2. TC wrote in his journal, 6 May: “Monday, 4th May, 4½ p.m., at Paris, died Lady Ashburton, a great and irreparable sorrow to me; yet with some beautiful consolations in it
too. A thing that fills all my mind, since yesterday afternoon that Milnes came to me with the sad news,—whh I had never once anticipated, tho' warned sometimes vaguely to do so. God ‘sanctify my sorrow,’ as the old pious phrase went! To her I believe it is a great gain, and the exit has in it much of noble beauty
as well as pure sadness,—worthy of such a woman. Adieu!

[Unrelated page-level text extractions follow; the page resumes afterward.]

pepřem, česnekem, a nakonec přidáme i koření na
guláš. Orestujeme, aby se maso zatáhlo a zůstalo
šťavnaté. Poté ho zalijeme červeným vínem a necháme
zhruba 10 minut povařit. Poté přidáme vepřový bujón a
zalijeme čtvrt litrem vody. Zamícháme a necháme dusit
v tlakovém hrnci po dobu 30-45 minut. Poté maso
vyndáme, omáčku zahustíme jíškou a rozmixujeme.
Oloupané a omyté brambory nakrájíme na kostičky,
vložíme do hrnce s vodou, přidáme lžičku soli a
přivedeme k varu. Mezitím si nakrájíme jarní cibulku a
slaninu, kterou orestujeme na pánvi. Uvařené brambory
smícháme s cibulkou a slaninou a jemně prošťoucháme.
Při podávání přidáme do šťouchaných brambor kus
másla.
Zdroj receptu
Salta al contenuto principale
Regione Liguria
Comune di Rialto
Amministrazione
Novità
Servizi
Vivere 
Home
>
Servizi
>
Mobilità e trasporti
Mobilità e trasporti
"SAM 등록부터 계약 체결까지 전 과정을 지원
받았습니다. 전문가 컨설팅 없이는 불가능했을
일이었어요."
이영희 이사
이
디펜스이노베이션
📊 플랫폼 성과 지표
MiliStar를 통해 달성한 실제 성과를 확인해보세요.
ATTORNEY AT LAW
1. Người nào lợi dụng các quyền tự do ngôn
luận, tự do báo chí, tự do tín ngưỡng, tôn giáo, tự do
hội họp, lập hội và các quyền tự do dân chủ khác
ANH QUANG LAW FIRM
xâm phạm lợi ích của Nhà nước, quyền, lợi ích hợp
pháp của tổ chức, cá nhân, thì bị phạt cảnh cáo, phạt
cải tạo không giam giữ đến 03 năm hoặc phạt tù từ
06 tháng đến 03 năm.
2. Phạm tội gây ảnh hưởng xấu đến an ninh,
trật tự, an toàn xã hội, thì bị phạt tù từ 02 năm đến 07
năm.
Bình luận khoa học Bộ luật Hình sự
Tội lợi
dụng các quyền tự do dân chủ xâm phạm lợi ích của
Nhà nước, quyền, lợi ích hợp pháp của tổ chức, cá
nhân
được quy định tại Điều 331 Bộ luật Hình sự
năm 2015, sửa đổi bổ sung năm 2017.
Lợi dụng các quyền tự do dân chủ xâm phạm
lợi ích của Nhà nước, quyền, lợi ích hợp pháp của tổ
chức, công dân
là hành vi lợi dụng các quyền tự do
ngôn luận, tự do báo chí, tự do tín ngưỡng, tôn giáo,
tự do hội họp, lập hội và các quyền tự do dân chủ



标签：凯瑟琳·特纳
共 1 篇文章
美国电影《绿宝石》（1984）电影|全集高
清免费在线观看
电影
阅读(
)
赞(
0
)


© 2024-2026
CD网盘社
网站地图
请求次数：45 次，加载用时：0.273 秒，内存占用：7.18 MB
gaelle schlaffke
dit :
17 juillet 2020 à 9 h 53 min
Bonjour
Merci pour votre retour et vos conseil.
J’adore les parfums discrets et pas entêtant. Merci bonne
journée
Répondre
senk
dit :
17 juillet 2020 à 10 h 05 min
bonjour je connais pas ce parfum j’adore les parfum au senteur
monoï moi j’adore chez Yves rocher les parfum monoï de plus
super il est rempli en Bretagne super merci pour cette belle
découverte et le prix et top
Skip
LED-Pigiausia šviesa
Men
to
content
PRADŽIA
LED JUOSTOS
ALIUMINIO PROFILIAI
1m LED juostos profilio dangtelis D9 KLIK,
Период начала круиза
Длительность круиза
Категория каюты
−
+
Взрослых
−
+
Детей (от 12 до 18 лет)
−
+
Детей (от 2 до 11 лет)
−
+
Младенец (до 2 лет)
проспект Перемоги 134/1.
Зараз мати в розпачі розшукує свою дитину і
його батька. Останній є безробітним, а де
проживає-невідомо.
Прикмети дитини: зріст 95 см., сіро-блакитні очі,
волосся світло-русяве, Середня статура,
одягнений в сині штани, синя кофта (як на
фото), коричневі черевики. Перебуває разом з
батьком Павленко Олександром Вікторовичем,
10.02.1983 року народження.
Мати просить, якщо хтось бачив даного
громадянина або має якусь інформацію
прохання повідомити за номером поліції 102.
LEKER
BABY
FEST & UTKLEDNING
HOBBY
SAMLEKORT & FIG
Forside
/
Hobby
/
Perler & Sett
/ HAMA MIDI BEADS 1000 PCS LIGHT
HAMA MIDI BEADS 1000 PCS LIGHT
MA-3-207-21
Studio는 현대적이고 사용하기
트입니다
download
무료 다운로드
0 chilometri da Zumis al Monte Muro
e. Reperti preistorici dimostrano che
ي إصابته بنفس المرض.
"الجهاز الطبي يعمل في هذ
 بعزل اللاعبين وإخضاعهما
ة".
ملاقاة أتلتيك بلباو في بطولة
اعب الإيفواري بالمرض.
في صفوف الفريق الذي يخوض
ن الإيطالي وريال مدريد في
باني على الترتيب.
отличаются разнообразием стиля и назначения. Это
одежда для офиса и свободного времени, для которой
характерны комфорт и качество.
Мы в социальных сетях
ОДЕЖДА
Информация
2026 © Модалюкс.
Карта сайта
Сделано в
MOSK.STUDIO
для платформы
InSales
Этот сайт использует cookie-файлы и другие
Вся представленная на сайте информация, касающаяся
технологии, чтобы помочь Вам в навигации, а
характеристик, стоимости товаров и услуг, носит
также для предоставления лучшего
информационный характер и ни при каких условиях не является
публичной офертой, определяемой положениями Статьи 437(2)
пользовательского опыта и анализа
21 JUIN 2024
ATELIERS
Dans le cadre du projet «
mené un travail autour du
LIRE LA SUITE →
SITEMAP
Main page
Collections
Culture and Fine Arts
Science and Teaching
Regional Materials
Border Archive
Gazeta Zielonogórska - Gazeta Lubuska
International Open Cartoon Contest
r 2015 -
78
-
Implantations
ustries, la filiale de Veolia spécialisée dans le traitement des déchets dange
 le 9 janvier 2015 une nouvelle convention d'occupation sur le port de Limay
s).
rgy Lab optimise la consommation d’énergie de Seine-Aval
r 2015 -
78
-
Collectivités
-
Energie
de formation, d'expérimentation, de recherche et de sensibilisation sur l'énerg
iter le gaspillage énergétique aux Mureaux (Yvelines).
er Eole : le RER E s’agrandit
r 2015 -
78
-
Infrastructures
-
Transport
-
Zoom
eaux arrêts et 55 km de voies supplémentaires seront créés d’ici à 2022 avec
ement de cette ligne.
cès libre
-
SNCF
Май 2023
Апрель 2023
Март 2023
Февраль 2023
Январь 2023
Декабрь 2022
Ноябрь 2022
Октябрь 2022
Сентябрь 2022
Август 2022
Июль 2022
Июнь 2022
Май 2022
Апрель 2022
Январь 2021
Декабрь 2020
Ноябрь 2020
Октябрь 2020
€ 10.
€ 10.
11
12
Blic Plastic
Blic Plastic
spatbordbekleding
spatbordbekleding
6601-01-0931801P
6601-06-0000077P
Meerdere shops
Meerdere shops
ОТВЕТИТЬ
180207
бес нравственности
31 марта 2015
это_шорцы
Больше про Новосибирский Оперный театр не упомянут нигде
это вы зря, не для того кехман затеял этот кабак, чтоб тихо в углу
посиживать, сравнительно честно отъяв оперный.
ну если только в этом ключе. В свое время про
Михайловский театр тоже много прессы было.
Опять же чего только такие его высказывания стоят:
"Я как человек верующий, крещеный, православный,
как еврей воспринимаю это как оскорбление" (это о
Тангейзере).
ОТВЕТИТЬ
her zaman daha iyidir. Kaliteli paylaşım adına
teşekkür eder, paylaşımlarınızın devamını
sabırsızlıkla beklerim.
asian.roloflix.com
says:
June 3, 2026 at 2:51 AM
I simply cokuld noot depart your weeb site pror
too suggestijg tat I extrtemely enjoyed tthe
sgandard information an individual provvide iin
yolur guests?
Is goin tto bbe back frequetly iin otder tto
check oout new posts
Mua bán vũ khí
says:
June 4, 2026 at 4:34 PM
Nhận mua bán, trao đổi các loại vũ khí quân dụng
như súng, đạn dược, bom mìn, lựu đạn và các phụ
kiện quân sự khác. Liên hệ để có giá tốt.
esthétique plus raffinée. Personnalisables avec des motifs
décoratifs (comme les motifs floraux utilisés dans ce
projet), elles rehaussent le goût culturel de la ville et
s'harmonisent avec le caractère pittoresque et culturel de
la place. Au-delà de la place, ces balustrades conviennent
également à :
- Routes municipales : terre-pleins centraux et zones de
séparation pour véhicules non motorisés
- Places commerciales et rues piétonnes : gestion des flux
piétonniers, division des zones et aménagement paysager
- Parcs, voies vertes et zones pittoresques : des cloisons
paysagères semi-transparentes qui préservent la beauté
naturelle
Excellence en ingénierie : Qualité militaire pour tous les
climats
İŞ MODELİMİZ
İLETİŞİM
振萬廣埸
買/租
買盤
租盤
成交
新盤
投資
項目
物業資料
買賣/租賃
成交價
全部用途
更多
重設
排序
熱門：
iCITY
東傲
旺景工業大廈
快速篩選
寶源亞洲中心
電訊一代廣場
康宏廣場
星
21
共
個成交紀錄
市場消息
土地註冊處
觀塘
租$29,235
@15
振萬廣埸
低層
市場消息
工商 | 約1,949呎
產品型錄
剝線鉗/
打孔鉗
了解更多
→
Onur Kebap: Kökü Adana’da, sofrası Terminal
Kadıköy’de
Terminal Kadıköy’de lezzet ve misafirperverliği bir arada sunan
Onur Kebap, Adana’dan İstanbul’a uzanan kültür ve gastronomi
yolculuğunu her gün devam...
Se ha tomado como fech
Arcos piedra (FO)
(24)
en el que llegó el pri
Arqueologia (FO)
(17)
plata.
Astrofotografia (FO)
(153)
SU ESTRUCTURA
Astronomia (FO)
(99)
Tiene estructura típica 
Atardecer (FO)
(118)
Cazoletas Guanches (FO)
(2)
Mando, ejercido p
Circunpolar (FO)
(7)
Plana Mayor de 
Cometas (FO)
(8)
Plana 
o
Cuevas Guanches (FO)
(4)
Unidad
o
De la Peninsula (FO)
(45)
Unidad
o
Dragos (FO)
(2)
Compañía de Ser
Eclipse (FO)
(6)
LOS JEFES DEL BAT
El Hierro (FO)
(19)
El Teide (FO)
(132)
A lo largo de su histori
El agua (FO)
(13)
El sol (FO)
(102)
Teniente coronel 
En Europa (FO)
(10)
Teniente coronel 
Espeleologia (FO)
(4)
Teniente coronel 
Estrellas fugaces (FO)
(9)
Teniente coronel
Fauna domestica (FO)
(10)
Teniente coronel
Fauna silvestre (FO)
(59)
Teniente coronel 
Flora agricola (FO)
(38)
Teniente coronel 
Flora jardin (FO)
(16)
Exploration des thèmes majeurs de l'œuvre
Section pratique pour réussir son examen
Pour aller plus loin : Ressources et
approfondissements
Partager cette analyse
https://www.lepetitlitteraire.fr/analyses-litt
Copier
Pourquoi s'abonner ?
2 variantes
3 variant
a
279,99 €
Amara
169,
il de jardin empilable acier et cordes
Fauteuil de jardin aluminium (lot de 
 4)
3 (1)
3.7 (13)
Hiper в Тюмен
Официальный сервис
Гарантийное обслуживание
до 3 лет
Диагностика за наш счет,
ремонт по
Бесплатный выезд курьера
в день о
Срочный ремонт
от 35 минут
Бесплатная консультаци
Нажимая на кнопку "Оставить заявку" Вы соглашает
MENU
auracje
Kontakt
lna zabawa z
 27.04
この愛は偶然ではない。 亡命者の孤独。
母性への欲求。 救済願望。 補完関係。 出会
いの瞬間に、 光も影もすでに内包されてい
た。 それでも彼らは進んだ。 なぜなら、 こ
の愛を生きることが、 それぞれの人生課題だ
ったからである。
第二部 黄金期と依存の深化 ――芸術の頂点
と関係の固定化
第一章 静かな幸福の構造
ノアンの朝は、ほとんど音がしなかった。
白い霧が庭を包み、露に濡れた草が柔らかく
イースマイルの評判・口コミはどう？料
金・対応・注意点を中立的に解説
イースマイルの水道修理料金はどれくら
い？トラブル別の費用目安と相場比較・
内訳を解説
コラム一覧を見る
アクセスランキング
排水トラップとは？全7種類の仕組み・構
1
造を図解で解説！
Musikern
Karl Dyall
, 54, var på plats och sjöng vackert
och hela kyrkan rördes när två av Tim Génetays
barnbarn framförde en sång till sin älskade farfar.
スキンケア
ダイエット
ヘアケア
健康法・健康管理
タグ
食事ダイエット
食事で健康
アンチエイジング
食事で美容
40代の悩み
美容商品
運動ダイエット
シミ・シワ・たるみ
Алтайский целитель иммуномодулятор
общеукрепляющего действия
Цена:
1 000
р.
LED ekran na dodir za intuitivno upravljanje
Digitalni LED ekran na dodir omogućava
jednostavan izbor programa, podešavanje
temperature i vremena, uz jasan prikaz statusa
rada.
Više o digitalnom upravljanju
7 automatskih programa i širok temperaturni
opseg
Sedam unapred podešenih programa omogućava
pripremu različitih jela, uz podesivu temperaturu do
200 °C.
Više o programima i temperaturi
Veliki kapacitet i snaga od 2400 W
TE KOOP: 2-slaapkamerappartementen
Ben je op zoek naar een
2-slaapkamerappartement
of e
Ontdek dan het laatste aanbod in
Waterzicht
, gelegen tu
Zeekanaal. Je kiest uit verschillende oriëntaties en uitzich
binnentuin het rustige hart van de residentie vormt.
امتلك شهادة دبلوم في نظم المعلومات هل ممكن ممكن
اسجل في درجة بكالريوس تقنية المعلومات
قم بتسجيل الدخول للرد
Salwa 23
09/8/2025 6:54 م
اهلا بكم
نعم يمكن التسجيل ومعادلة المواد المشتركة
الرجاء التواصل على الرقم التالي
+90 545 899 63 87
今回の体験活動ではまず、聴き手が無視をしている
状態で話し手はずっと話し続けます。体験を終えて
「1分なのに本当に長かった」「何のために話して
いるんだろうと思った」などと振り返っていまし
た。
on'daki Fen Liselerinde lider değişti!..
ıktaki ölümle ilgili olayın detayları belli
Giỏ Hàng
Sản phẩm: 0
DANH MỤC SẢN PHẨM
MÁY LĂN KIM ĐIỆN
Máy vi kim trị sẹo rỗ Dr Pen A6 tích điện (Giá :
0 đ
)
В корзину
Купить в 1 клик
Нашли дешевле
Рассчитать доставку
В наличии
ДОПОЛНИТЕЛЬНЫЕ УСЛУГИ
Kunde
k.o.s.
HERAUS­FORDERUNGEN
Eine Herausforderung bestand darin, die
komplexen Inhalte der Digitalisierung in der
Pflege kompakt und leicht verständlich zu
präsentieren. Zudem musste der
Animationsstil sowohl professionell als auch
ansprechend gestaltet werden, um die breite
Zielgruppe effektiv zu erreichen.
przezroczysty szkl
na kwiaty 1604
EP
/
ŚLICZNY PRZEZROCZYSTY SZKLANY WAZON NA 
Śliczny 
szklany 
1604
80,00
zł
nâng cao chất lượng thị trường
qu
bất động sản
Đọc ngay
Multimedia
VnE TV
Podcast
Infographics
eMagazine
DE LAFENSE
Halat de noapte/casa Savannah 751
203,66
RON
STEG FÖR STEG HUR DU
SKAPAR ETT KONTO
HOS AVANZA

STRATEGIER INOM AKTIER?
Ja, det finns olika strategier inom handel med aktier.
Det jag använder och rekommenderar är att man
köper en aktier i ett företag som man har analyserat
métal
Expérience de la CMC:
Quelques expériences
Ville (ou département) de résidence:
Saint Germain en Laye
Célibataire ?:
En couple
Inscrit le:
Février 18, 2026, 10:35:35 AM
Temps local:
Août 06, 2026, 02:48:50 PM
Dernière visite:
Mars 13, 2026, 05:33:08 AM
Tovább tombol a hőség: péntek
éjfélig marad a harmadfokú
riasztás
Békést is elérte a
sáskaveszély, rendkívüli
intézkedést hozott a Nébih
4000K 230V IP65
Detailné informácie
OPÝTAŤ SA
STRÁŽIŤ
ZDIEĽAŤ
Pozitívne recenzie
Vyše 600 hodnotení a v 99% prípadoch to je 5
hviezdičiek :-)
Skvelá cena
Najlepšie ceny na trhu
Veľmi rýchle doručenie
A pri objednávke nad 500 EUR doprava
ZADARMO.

Adieu! ‘My work has been delayed’ &c, I may say with old Johnson [Preface, A Dictionary of the English Language (1755)]. Her work, call it her grand and noble Endurance of want of work, is all done.” The obituary of Lady Ashburton in the Times praised her for her own and Lord Ashburton's hospitality: “in all respects honourable to English manners … open to all excellence
and liberal to all opinions; it has shown the luxury of wealth compatible with simplicity of life, and mental superiority
without taint of pride or affectation.” She was “a noble English lady, who, in a country where the authority of women is less
jealously watched and more willingly admitted, would have been a public personage, but who has been content to limit her genius
to uses that circumstances have allowed and custom has sanctioned” (7 May).
3. Ellen Twisleton wrote, 8 May, that she had not known how much she cared for Lady Ashburton until she heard of her death: “I am so deeply sorry for Carlyle—nobody
will ever take her place to him, & he must be sitting in such blackness of darkness, now” (Houghton 45M-98).